LA County Supervisors hope to open the region by Independence Day. 

LA County Public Health Director Barbara Ferrer’s response: “We have to do a lot of things right, so we can actually get to that date of July 4 and have lots of different sectors reopened. … We all are going to need to do our part. And we’re still going to need to pay a lot of attention to what the data’s telling us.”

Part of reopening requires more testing, and LA is offering free testing to anyone who wants it. More than 350,000 people have been tested out of a population of more than 10 million.

What else will it take to reopen, and how can Angelenos get there? 

KCRW checks in with Jonathan Fielding, former director of the LA County Department of Public Health. He’s now Professor of Health Policy and Management and of Pediatrics at UCLA.
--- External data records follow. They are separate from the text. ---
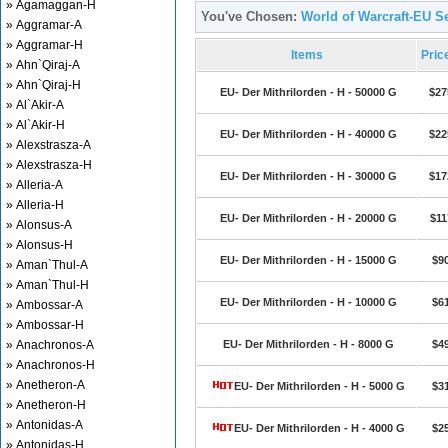
» Agamaggan-H
You've Chosen:
World of Warcraft-EU Se
» Aggramar-A
» Aggramar-H
Items
Pric
» Ahn`Qiraj-A
» Ahn`Qiraj-H
EU- Der Mithrilorden - H - 50000 G
$27
» Al`Akir-A
» Al`Akir-H
EU- Der Mithrilorden - H - 40000 G
$22
» Alexstrasza-A
» Alexstrasza-H
EU- Der Mithrilorden - H - 30000 G
$17
» Alleria-A
» Alleria-H
EU- Der Mithrilorden - H - 20000 G
$11
» Alonsus-A
» Alonsus-H
EU- Der Mithrilorden - H - 15000 G
$9
» Aman`Thul-A
» Aman`Thul-H
EU- Der Mithrilorden - H - 10000 G
$6
» Ambossar-A
» Ambossar-H
» Anachronos-A
EU- Der Mithrilorden - H - 8000 G
$4
» Anachronos-H
» Anetheron-A
EU- Der Mithrilorden - H - 5000 G
$3
» Anetheron-H
» Antonidas-A
EU- Der Mithrilorden - H - 4000 G
$2
» Antonidas-H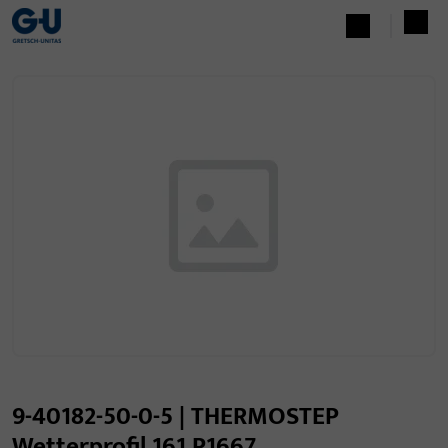
9-40182-50-0-5 | THERMOSTEP
Wetterprofil 161 P1667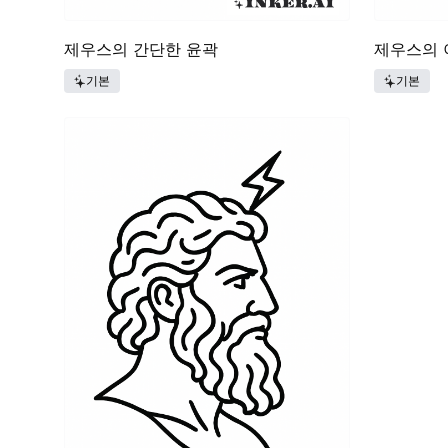
제우스의 간단한 윤곽
제우스의 
기본
기본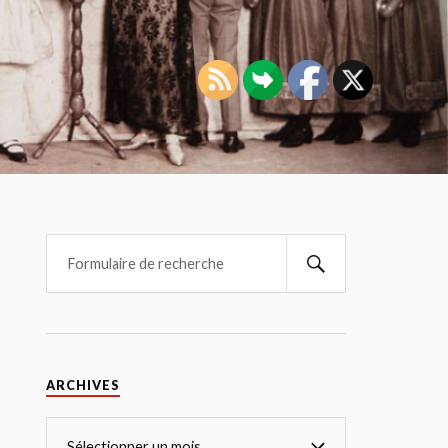
ARCHIVES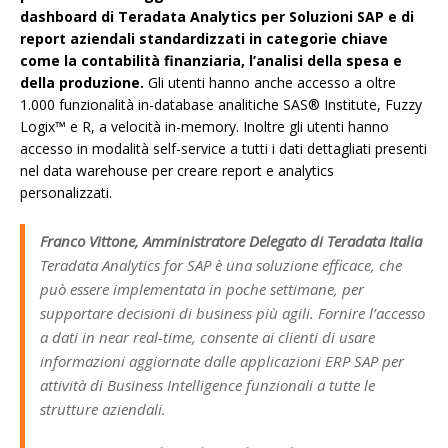
dashboard di Teradata Analytics per Soluzioni SAP e di
report aziendali standardizzati in categorie chiave
come la contabilità finanziaria, l’analisi della spesa e
della produzione.
Gli utenti hanno anche accesso a oltre
1.000 funzionalità in-database analitiche SAS® Institute, Fuzzy
Logix™ e R, a velocità in-memory. Inoltre gli utenti hanno
accesso in modalità self-service a tutti i dati dettagliati presenti
nel data warehouse per creare report e analytics
personalizzati.
Franco Vittone, Amministratore Delegato di Teradata Italia
Teradata Analytics for SAP è una soluzione efficace, che
può essere implementata in poche settimane, per
supportare decisioni di business più agili. Fornire l’accesso
a dati in near real-time, consente ai clienti di usare
informazioni aggiornate dalle applicazioni ERP SAP per
attività di Business Intelligence funzionali a tutte le
strutture aziendali.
He says part of the answer lies in how Angelenos act once they’re in public. Using the example of restaurants and close-quartered retail stores, Fielding says social distancing might be difficult in those small spaces. 

With warmer weather approaching, people might also start to curb the use of masks. 
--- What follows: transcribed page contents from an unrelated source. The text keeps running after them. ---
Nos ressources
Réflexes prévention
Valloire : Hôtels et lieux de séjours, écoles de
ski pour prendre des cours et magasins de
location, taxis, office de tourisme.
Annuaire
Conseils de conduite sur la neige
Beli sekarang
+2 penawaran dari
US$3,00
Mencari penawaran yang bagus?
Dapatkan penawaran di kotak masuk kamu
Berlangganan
“It’s going to be more difficult because people, even if they know what they’re supposed to be doing, they may say ‘Well for me, it’s not a risk, I’m young ... so I’ll take a chance,’” Fielding says.  

But on the whole, public messaging around COVID-19 has been good, he says, due to its consistency and adoption by the community. 

Fielding is optimistic about reopening, but says the journey to reopening must be guided by science. 

Understanding how widespread COVID-19 exposure has been will be important. But he notes that while increased testing is assuring to the public, he’s unsure how beneficial it will be around low-risk populations. 

And when schools reopen, they’ll have challenges around curbing virus transmissions. Schools have adopted virtual learning, but it’s unclear when in-person classes will resume, says Fielding.

In order for life to go back to “normal,” Fielding says a vaccine will be needed. “We're not going to get there just with the natural course of this disease. We're going to need the vaccine for things to really be moving in a positive way to back towards what we consider normal.”